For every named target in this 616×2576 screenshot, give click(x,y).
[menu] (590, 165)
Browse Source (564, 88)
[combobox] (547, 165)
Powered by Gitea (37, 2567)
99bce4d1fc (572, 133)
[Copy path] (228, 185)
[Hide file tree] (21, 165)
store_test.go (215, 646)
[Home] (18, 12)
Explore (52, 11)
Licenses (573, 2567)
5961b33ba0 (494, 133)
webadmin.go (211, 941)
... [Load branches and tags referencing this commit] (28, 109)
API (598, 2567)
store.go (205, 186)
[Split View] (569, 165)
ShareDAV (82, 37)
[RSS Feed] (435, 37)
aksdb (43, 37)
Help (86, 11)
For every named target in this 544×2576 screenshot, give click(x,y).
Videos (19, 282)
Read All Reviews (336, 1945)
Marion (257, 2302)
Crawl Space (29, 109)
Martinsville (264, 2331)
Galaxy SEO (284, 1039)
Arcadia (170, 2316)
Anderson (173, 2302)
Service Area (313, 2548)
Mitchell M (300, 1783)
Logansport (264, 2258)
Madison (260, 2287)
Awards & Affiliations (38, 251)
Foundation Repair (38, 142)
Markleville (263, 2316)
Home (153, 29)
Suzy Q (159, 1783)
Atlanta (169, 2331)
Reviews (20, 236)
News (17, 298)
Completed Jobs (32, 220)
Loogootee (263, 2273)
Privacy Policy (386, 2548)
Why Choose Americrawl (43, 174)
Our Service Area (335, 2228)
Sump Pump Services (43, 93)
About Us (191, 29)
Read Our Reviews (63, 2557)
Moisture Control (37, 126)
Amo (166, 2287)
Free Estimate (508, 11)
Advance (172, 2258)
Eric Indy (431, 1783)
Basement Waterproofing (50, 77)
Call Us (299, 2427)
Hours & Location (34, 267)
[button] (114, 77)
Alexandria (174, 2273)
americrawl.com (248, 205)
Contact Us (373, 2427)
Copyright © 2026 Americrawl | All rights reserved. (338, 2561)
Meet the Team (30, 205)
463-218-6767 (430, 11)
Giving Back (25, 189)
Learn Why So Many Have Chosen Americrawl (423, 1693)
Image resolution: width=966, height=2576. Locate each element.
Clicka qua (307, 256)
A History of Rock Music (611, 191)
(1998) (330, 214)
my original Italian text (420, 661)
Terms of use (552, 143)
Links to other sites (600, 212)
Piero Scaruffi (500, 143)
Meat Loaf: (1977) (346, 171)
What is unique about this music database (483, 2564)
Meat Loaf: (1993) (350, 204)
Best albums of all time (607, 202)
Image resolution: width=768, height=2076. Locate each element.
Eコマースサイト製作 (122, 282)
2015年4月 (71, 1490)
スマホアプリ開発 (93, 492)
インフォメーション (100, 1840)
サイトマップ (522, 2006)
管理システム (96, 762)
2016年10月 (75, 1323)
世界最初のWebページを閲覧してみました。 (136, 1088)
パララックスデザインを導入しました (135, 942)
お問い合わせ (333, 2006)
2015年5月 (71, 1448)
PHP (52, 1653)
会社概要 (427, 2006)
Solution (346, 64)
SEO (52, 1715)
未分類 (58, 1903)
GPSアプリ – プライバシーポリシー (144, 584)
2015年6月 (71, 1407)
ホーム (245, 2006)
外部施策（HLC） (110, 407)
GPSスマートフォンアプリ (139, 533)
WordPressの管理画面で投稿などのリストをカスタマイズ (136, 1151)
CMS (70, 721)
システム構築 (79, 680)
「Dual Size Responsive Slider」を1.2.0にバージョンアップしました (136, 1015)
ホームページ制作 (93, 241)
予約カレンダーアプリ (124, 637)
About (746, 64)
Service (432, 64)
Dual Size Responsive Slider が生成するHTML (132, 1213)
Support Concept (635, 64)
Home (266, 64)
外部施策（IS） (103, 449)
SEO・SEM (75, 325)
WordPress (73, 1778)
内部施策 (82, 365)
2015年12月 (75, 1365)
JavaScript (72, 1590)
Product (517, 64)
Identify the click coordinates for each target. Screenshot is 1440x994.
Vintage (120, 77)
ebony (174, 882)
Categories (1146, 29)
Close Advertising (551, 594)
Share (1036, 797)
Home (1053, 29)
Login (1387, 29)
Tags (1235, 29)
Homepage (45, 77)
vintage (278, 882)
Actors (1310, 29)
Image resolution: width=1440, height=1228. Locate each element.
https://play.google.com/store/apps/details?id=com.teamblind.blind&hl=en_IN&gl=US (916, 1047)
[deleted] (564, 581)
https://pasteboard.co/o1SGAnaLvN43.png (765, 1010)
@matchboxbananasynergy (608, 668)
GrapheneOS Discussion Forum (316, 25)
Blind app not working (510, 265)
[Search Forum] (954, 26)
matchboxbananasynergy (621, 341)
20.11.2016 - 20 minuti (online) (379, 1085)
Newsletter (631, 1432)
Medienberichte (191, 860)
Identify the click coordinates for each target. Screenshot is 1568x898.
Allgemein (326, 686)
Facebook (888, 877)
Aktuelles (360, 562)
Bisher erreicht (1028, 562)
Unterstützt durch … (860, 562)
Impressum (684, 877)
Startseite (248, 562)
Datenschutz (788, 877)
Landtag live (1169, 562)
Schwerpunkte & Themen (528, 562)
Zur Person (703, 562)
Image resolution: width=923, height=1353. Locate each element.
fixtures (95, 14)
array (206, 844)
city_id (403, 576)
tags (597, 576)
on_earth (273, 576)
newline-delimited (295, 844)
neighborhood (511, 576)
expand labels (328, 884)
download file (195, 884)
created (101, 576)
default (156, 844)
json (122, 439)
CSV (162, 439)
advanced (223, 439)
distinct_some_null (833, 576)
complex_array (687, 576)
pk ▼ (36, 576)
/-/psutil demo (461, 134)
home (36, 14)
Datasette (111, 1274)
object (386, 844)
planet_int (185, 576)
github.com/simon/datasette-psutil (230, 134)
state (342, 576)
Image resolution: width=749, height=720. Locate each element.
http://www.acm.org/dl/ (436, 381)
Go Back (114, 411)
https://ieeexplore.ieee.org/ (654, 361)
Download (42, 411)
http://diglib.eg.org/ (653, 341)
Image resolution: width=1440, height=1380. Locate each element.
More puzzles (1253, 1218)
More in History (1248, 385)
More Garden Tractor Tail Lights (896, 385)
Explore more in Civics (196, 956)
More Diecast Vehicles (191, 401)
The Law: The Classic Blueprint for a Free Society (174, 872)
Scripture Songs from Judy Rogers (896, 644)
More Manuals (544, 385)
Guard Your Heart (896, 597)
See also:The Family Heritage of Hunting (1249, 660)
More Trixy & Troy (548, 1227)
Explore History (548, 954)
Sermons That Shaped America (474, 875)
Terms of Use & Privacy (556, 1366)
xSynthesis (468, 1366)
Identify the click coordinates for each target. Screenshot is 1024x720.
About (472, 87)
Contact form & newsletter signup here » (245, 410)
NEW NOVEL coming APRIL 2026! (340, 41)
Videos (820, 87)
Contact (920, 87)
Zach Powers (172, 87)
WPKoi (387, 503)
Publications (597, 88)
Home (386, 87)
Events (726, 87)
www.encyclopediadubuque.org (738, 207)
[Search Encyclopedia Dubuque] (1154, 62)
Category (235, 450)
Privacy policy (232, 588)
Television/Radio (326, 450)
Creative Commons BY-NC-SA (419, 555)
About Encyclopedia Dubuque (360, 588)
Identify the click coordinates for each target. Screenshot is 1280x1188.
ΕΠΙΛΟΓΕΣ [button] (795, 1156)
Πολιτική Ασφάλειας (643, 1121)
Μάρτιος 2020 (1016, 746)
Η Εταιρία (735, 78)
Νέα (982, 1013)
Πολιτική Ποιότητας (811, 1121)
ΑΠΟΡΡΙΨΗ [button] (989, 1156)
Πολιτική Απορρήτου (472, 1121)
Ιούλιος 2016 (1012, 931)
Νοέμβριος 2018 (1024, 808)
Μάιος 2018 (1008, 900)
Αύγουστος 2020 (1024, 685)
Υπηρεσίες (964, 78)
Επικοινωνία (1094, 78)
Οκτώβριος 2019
◆ ◆ ◆
Your answer should be the exact lines above from the one with "[Search Forum] (954, 26)" through the one with "Datasette (111, 1274)", both included, and nothing besides.

[Search Forum] (954, 26)
matchboxbananasynergy (621, 341)
20.11.2016 - 20 minuti (online) (379, 1085)
Newsletter (631, 1432)
Medienberichte (191, 860)
Identify the click coordinates for each target. Screenshot is 1568x898.
Allgemein (326, 686)
Facebook (888, 877)
Aktuelles (360, 562)
Bisher erreicht (1028, 562)
Unterstützt durch … (860, 562)
Impressum (684, 877)
Startseite (248, 562)
Datenschutz (788, 877)
Landtag live (1169, 562)
Schwerpunkte & Themen (528, 562)
Zur Person (703, 562)
Image resolution: width=923, height=1353. Locate each element.
fixtures (95, 14)
array (206, 844)
city_id (403, 576)
tags (597, 576)
on_earth (273, 576)
newline-delimited (295, 844)
neighborhood (511, 576)
expand labels (328, 884)
download file (195, 884)
created (101, 576)
default (156, 844)
json (122, 439)
CSV (162, 439)
advanced (223, 439)
distinct_some_null (833, 576)
complex_array (687, 576)
pk ▼ (36, 576)
/-/psutil demo (461, 134)
home (36, 14)
Datasette (111, 1274)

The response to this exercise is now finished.